Leave out all pictures. Extract exactly the lines from the one containing "richer visuals and" through the end of the data.

Data listing section start

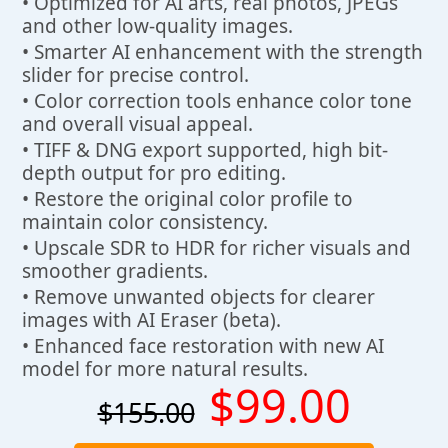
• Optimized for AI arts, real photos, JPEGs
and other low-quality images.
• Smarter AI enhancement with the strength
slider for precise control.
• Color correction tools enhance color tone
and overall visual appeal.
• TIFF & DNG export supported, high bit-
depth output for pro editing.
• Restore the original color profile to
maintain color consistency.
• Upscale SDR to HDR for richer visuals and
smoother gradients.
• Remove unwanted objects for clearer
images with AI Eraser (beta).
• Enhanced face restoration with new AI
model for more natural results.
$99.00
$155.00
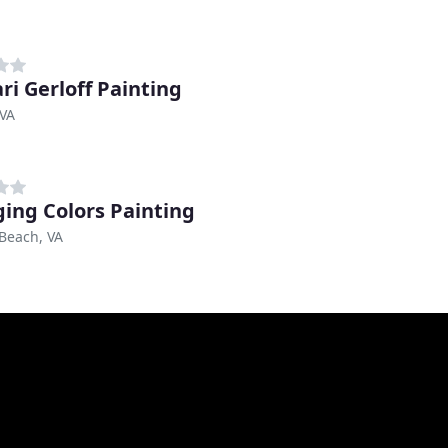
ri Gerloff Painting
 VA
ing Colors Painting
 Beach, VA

Data listing section end

* The answer:
• Upscale SDR to HDR for richer visuals and
smoother gradients.
• Remove unwanted objects for clearer
images with AI Eraser (beta).
• Enhanced face restoration with new AI
model for more natural results.
$99.00
$155.00
ri Gerloff Painting
 VA
ing Colors Painting
 Beach, VA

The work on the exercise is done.